> [What to do]
Retype the following data exactly, but leave its pictures out.

|---|

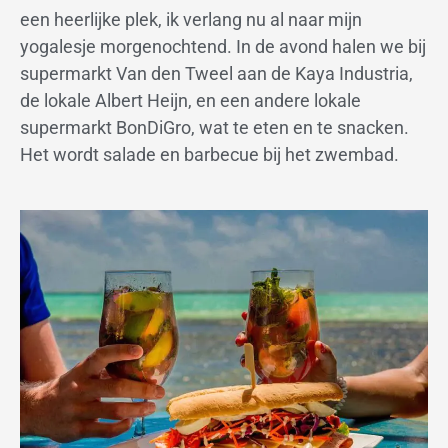
een heerlijke plek, ik verlang nu al naar mijn
yogalesje morgenochtend. In de avond halen we bij
supermarkt Van den Tweel aan de Kaya Industria,
de lokale Albert Heijn, en een andere lokale
supermarkt BonDiGro, wat te eten en te snacken.
Het wordt salade en barbecue bij het zwembad.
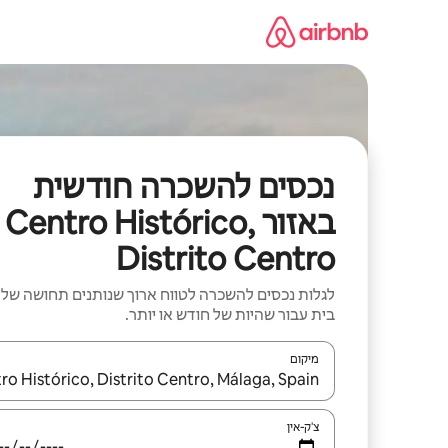
ילוג
תוכן
נכסים להשכרה חודשית
באזור Centro Histórico,
Distrito Centro
לגלות נכסים להשכרה לטווח ארוך שנותנים תחושה של
בית עבור שהיות של חודש או יותר.
מיקום
כאשר התוצאות יהיו זמינות, יש לנווט עם מקשי החיצים למ
צ'ק-אין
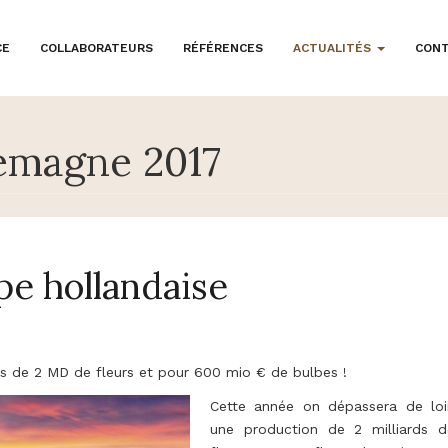
CE
COLLABORATEURS
RÉFÉRENCES
ACTUALITÉS
CON
emagne 2017
pe hollandaise
s de 2 MD de fleurs et pour 600 mio € de bulbes !
Cette année on dépassera de loi
une production de 2 milliards d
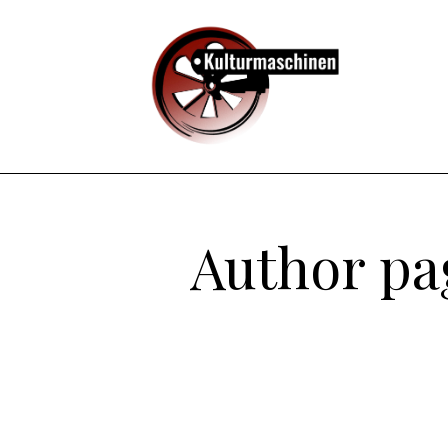
Author pa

|---|

> [Task answer]
een heerlijke plek, ik verlang nu al naar mijn
yogalesje morgenochtend. In de avond halen we bij
supermarkt Van den Tweel aan de Kaya Industria,
de lokale Albert Heijn, en een andere lokale
supermarkt BonDiGro, wat te eten en te snacken.
Het wordt salade en barbecue bij het zwembad.
ילוג
תוכן
נכסים להשכרה חודשית
באזור Centro Histórico,
Distrito Centro
לגלות נכסים להשכרה לטווח ארוך שנותנים תחושה של
בית עבור שהיות של חודש או יותר.
מיקום
כאשר התוצאות יהיו זמינות, יש לנווט עם מקשי החיצים למ
צ'ק-אין
CE
COLLABORATEURS
RÉFÉRENCES
ACTUALITÉS
CON
emagne 2017
pe hollandaise
s de 2 MD de fleurs et pour 600 mio € de bulbes !
Cette année on dépassera de loi
une production de 2 milliards d
Author pa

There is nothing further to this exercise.